In questo laboratorio organizzato dalle nostre ausiliari di conversazione Letizia e Sofia
abbiamo esplorato il legame tra musica, arte e libertà di espressione, coinvolgendo le classi terza e quarta in un viaggio suggestivo tra suoni e immagini.
Siamo partiti da un’idea semplice ma affascinante: la musica non si ascolta solo con le orecchie, ma si può anche vedere e disegnare. Infatti, attraverso esempi di artisti che hanno trasformato gli spartiti tradizionali in vere e proprie opere d’arte, i bambini e le bambine hanno scoperto come il suono possa prendere forma visiva in modi sorprendenti e diventare delle vere e proprie opere d’arte.

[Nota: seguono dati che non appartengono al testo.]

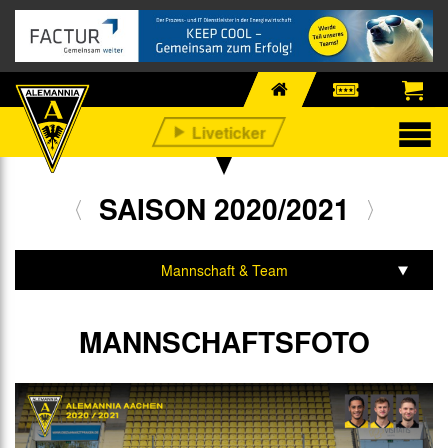
SAISON 2020/2021
Mannschaft & Team
Spiele & Tabelle
MANNSCHAFTSFOTO
Statistik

Dopo questa introduzione, è stato il loro turno: nel laboratorio artistico, tutta la classe si è disposta attorno a una grande foglio bianco e creato il proprio spartito non convenzionale, provando a tradurre la musica in segni e forme libere.
Un’esperienza che ha stimolato la loro immaginazione e ha dimostrato che l’arte e la musica parlano la stessa lingua: quella della creatività!
Attraverso questo laboratorio, i bambini hanno scoperto che la musica non segue sempre schemi rigidi: esistono anche spartiti non convenzionali, che lasciano spazio all’interpretazione e alla creatività. Proprio sperimentando questa libertà, abbiamo esplorato nuove possibilità espressive, perché è lì che nasce l’immaginazione!